My daughter told me that I was going for a hike-and-bike. I told her that we weren't planning to do any hiking, but as shall be seen, she has once again proven herself the wiser.
The goal was to ride from Nederland to Winter Park, camp overnight, and return the next day. But that itinerary wasn't set in stone, and we went out with the understanding that we'd be winging it to some extent. What we actually did looked something like this:
View Bike Camping, August 2011 in a larger map
After parking at the West Magnolia trail head, we consulted our map and chose to take Forest Service Road 355, which becomes 105 and 503, to Tolland Road. We got our bikes and gear ready, and headed out.
|At the West Magnolia trail head|
|Looking toward Rollinsville|
The road up toward the pass is rocky and bumpy, but not at all inappropriate for mountain bikes. As it climbs up the side of the mountain, sweeping vistas of the valley below are sometimes revealed.
|View of the valley from CR117|
|Yankee Doodle Lake|
|Needle Eye Tunnel|
Beyond the tunnel, the road is quite bad. While it may have been rideable by the less-encumbered, we found ourselves walking our bikes most of the way. It was approaching 4:30, and we began to question our ability to get over Rollins Pass and down to treeline before dark. So we decided to turn back.
Rather than lugging our bikes back over the tunnel trail, we decided to take a path that cut down and connected to the Jenny Creek trail near Yankee Doodle Lake.
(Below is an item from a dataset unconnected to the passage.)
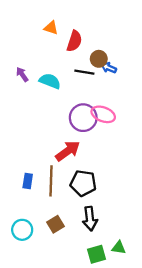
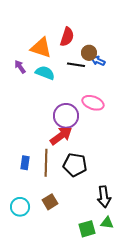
orange triangle: (51, 28) -> (41, 48), moved, size x1.6
purple circle: (83, 118) -> (66, 116), moved
black arrow: (90, 219) -> (104, 197), moved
It probably did save us some time, but it was more of the same harsh terrain that had been plaguing our progress on top of the mountain.
|Home for the night|
If I lacked certainty before, the next day convinced me that the trails through this area were actually built by clearing some of the forest floor to connect the scree slopes, glacial deposits, and creek beds that were there already. It felt like we spent at least half of our time walking the bikes. There were several times that streams and creeks crossed or overflowed onto the trail, sometimes requiring a portage around the water. In time, we made our way back onto CR117.
We opted to take Highway 119 back to the trail head rather than scramble up the forest roads again. Before returning to the car, we stopped by the Kelly-Dahl campground to wash off a little bit. Trying to avoid getting the car seat too filthy, I made the trip back to Jim's place in nothing but my bike shorts. Back at the house, we cleaned up and hosed down the bikes while drinking one of the best beers I've had in a while.
We learned a lot on this trip and have been discussing what went right and what we will do differently next time. Jim took more of a bike-packing approach to his gear, while my own was more like road touring. While I don't like riding with a lot of weight on my back, I think Jim had it right.
What appears to be ideal, packing-wise, is to put clothes and camping gear in two waterproof compression sacks, lashing one below the saddle and the other on the handle bars. Food can go into a medium-sized hydration pack.
Jim also opted to forego hot food and just brought pre-prepared fare. Tofu scramble for supper and oatmeal and hot tea for breakfast were nice, but I think I can do without such luxuries for two days. I had some "Nature's Burger" mix, available in bulk from Sunflower Farmer's Market, for lunch the first day. I'll be packing that again. It tastes pretty good uncooked, especially with a little nutritional yeast and cayenne pepper powder.
We had a SteriPen with us for treating stream water. Since we haven't gotten sick, I'll assume that it worked as advertised. It was definitely faster and easier to use than a filter pump, and those don't kill microbes. So that's a piece of gear that I'll consider essential on any future trips.
I took this trip as an opportunity to try camping in a hammock instead of a tent. I never sleep very well on the first night of camping, so it's hard to say whether my sleeplessness was due to the hammock or not. But I think I would have been more comfortable in a tent.